Aim of the exercise: How many lines in the material below contain the word "Natural"? Answer with the number alone.
Input records START
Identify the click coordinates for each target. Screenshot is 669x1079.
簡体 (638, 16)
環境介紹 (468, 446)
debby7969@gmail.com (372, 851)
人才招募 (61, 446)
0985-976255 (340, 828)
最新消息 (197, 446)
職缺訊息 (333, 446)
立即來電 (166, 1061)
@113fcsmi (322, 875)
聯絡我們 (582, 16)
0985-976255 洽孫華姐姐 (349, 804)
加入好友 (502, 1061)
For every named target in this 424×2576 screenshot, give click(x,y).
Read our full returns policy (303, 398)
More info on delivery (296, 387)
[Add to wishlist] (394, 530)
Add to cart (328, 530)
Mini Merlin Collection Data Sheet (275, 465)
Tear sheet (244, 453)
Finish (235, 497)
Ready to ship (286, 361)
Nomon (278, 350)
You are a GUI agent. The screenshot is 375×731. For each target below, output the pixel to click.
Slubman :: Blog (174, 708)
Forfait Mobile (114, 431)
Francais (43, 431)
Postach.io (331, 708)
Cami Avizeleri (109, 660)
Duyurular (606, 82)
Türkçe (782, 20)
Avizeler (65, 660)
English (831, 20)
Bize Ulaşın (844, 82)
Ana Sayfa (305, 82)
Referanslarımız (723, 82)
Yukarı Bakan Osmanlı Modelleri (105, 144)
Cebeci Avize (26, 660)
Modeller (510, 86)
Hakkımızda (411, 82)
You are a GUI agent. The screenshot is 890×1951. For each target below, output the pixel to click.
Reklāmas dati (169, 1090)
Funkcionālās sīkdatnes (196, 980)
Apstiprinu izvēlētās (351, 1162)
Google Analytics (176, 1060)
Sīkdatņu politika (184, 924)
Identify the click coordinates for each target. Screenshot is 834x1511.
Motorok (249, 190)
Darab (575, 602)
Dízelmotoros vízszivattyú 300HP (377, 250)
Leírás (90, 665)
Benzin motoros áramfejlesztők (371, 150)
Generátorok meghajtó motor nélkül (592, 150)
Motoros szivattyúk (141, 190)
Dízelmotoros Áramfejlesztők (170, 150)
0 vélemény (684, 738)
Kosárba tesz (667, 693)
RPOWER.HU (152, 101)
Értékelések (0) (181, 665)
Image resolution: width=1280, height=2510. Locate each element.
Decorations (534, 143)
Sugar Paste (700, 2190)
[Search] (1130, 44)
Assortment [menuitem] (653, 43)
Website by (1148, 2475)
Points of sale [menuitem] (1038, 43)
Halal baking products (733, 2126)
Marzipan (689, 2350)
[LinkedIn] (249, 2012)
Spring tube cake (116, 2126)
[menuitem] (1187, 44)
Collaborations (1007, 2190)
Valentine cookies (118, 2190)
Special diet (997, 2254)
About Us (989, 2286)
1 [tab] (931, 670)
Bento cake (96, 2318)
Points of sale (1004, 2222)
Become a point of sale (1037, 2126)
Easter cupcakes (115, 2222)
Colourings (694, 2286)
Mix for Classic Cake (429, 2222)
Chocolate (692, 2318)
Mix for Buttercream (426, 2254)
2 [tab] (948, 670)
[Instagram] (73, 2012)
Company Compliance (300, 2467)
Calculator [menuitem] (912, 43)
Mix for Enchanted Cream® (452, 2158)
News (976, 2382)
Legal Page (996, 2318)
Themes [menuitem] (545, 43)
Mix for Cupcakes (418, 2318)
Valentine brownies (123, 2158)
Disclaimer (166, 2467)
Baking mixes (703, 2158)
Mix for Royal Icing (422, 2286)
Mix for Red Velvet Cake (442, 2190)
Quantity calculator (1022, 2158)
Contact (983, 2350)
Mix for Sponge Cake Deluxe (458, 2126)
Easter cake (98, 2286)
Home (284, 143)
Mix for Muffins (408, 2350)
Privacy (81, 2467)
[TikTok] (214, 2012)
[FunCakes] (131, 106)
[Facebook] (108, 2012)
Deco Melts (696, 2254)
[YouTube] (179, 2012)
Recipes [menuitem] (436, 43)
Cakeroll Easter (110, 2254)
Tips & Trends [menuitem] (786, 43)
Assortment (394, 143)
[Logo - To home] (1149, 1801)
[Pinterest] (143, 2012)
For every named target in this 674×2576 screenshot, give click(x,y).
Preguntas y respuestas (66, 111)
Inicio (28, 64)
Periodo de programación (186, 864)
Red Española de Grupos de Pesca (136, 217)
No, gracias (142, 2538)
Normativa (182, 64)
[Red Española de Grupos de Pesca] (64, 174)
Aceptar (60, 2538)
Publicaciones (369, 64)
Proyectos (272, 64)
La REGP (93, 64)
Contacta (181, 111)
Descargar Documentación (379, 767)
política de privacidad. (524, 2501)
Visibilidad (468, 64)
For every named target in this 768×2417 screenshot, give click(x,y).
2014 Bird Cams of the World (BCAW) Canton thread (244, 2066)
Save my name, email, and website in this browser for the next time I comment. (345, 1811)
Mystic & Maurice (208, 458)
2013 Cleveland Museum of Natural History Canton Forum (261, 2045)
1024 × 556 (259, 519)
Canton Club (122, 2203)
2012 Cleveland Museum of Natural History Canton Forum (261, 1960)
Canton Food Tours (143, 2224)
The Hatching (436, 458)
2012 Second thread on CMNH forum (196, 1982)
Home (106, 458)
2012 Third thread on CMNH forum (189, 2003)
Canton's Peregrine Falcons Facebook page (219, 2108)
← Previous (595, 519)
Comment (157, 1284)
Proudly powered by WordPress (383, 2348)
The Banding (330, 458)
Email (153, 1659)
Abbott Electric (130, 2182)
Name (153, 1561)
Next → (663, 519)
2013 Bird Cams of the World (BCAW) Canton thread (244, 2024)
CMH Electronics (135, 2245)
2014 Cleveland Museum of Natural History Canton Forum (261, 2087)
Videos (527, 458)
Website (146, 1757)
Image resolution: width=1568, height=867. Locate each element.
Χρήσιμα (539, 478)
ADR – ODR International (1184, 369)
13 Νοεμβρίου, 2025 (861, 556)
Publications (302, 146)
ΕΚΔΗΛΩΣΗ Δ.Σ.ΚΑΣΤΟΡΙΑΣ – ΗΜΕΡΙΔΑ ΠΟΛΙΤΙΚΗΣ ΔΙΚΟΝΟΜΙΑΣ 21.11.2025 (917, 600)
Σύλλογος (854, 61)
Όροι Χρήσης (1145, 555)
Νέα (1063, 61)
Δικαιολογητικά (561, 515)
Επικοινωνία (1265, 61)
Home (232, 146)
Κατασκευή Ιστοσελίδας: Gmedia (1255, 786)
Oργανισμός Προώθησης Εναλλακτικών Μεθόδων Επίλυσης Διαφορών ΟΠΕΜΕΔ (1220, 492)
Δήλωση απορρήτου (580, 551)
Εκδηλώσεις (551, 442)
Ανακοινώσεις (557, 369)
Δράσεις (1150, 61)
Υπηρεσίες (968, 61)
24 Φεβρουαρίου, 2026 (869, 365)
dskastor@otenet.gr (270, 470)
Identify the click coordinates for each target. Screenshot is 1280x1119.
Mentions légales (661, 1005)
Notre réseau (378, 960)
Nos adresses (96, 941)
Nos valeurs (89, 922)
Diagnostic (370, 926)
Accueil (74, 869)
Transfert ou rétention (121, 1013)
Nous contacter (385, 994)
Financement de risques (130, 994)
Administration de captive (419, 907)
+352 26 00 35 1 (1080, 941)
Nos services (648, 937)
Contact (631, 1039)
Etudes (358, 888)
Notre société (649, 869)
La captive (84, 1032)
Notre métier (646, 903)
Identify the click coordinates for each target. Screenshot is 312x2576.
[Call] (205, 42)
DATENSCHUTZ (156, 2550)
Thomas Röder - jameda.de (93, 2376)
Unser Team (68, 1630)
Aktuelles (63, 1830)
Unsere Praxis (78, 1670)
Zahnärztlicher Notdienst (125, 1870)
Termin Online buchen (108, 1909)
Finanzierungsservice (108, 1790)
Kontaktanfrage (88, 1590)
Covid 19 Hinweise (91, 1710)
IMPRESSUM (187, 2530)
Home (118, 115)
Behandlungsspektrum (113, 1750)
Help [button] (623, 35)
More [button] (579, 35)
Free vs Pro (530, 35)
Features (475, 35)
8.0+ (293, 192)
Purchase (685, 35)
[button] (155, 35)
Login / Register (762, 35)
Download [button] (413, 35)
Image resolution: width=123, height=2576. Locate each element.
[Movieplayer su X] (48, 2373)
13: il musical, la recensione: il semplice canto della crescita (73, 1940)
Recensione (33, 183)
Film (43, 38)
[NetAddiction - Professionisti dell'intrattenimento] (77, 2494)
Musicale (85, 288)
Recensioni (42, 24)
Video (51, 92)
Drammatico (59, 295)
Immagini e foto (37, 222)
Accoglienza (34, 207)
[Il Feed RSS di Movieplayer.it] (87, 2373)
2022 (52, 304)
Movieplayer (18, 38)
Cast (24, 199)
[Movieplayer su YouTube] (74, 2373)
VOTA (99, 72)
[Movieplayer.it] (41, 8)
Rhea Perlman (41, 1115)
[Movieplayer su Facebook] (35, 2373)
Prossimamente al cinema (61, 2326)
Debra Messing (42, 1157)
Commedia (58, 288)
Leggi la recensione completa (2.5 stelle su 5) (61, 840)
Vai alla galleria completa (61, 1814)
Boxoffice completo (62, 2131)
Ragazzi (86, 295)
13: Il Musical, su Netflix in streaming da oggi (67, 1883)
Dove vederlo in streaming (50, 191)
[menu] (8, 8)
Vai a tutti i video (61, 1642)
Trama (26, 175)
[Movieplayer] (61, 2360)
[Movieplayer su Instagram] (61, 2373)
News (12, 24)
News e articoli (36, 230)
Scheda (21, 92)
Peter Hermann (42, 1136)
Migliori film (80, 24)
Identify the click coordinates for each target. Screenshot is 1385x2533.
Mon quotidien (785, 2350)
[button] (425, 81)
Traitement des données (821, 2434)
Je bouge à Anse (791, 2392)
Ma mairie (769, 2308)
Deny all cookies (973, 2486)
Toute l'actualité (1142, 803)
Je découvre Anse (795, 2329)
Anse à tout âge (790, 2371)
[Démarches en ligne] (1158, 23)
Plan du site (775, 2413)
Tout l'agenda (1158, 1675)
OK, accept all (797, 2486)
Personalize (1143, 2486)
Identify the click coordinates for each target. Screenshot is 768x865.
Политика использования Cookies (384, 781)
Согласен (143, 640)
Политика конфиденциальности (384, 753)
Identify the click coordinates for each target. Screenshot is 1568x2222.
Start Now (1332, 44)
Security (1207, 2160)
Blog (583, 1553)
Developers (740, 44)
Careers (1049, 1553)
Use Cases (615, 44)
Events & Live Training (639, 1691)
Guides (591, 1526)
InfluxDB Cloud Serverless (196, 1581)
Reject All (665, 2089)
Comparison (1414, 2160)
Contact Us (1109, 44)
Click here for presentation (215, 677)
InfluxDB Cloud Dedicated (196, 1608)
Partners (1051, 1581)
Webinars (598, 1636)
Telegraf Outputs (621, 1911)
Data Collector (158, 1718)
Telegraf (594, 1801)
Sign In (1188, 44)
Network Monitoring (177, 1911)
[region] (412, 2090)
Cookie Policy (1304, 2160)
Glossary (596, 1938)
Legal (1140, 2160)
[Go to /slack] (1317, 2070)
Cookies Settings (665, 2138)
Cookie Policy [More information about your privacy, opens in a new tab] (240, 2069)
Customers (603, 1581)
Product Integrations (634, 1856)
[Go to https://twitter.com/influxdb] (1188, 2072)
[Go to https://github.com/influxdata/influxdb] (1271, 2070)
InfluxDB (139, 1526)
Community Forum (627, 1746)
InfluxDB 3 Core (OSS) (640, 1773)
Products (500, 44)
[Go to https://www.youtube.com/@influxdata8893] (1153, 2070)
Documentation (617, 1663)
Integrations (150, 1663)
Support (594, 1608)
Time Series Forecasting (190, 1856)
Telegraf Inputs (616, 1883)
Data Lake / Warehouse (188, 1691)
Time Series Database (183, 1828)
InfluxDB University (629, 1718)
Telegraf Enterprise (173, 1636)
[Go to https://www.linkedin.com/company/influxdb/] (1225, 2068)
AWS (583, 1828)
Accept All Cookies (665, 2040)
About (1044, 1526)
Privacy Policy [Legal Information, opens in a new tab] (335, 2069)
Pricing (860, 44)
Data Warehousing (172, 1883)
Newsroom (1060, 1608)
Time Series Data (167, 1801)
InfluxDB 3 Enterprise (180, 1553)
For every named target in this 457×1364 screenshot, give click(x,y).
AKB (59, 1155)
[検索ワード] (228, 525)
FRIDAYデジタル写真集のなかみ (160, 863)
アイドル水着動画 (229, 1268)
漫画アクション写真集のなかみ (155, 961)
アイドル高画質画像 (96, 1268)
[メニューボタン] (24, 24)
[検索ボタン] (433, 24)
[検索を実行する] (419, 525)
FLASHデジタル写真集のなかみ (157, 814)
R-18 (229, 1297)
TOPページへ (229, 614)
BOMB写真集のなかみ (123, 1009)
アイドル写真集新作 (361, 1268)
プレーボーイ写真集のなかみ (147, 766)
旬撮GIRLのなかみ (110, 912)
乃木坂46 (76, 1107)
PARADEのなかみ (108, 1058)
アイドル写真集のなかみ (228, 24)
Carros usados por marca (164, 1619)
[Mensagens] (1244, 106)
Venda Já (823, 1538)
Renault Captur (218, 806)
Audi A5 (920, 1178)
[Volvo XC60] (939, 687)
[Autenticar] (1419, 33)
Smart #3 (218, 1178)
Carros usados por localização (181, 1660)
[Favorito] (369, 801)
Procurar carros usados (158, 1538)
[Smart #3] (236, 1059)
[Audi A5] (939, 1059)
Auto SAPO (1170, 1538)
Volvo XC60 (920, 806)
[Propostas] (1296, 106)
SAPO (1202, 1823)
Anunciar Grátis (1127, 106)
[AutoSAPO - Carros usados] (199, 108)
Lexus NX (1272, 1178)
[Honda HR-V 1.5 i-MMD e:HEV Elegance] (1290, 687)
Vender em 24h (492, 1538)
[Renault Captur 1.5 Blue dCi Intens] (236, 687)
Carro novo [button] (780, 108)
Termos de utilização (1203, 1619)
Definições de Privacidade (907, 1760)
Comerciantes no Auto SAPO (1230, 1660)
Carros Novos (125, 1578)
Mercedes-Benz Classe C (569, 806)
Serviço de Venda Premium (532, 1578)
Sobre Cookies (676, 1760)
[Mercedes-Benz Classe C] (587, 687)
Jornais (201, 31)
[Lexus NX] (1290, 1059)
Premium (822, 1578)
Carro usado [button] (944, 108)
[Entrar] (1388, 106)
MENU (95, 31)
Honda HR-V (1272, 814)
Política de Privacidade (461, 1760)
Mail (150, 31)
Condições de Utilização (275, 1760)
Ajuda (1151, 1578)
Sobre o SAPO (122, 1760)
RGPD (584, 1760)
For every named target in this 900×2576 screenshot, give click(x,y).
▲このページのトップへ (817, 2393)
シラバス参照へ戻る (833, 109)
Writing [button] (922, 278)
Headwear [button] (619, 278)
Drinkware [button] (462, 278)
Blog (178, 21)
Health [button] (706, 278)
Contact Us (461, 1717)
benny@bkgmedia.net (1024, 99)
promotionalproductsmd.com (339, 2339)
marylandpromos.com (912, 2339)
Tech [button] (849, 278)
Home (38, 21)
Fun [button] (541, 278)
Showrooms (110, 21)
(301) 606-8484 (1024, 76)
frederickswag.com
Input records END
Finished exercise: 3